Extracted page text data
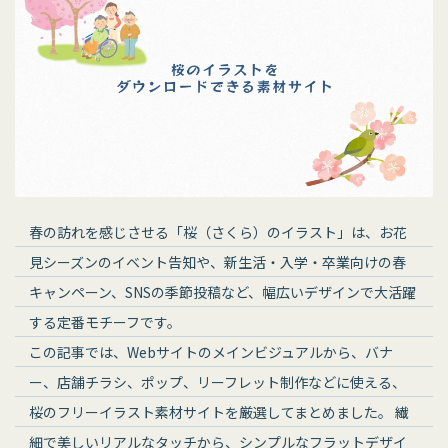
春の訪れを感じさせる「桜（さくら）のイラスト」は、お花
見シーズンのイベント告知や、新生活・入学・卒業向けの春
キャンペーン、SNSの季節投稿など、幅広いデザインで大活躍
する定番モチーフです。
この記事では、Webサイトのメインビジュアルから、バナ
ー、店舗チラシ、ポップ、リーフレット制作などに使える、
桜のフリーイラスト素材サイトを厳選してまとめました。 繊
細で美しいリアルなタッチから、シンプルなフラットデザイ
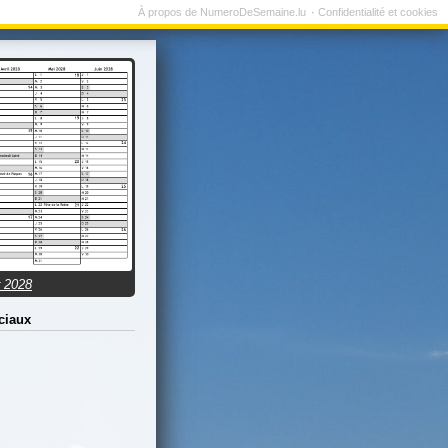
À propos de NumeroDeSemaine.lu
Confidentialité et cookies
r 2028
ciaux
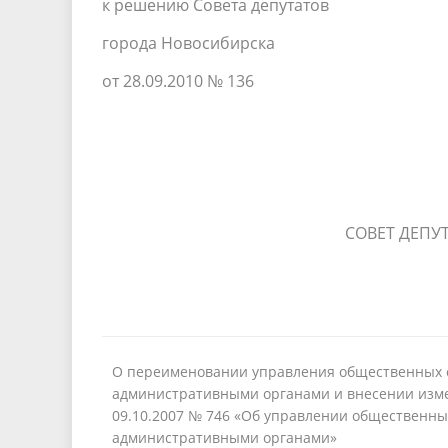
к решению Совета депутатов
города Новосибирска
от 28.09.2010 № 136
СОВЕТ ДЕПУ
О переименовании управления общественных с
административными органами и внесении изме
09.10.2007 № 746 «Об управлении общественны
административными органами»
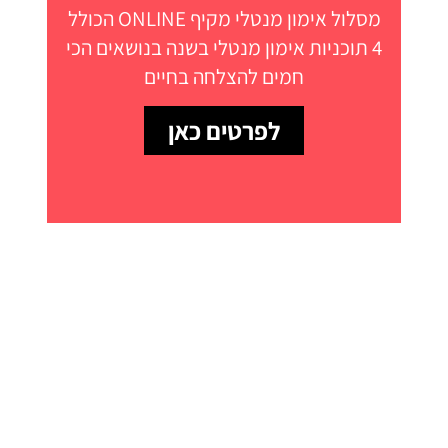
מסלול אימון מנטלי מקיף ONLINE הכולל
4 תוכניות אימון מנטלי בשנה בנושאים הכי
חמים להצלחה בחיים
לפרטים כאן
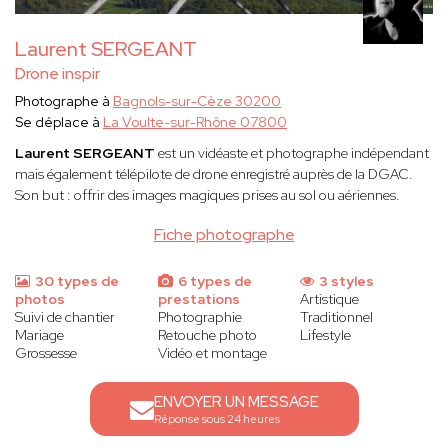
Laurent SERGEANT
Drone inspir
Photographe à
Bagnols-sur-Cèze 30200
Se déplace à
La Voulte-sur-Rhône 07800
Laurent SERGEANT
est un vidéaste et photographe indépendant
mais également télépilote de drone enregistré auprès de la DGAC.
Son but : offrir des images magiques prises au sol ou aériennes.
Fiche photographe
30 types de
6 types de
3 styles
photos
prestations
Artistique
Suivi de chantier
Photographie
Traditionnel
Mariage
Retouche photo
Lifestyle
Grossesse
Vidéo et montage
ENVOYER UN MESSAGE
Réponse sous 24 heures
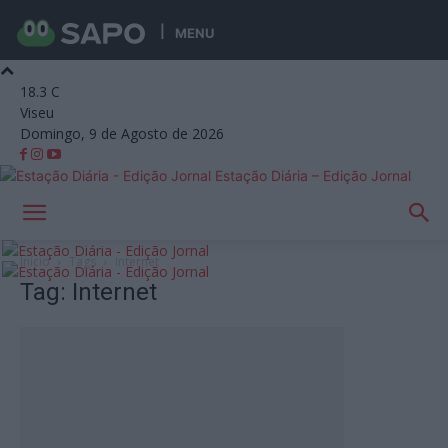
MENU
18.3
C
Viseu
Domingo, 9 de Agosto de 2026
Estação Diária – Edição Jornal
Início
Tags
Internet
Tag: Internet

#### Task description:
Without the pictures, give the entries above back exactly.

#### Answer space:
春の訪れを感じさせる「桜（さくら）のイラスト」は、お花
見シーズンのイベント告知や、新生活・入学・卒業向けの春
キャンペーン、SNSの季節投稿など、幅広いデザインで大活躍
する定番モチーフです。
この記事では、Webサイトのメインビジュアルから、バナ
ー、店舗チラシ、ポップ、リーフレット制作などに使える、
桜のフリーイラスト素材サイトを厳選してまとめました。 繊
細で美しいリアルなタッチから、シンプルなフラットデザイ
À propos de NumeroDeSemaine.lu
Confidentialité et cookies
r 2028
ciaux
к решению Совета депутатов
города Новосибирска
от 28.09.2010 № 136
СОВЕТ ДЕПУ
О переименовании управления общественных с
административными органами и внесении изме
09.10.2007 № 746 «Об управлении общественны
административными органами»
מסלול אימון מנטלי מקיף ONLINE הכולל
4 תוכניות אימון מנטלי בשנה בנושאים הכי
חמים להצלחה בחיים
לפרטים כאן
Laurent SERGEANT
Drone inspir
Photographe à
Bagnols-sur-Cèze 30200
Se déplace à
La Voulte-sur-Rhône 07800
Laurent SERGEANT
est un vidéaste et photographe indépendant
mais également télépilote de drone enregistré auprès de la DGAC.
Son but : offrir des images magiques prises au sol ou aériennes.
Fiche photographe
30 types de
6 types de
3 styles
photos
prestations
Artistique
Suivi de chantier
Photographie
Traditionnel
Mariage
Retouche photo
Lifestyle
Grossesse
Vidéo et montage
ENVOYER UN MESSAGE
Réponse sous 24 heures
MENU
18.3
C
Viseu
Domingo, 9 de Agosto de 2026
Estação Diária – Edição Jornal
Início
Tags
Internet
Tag: Internet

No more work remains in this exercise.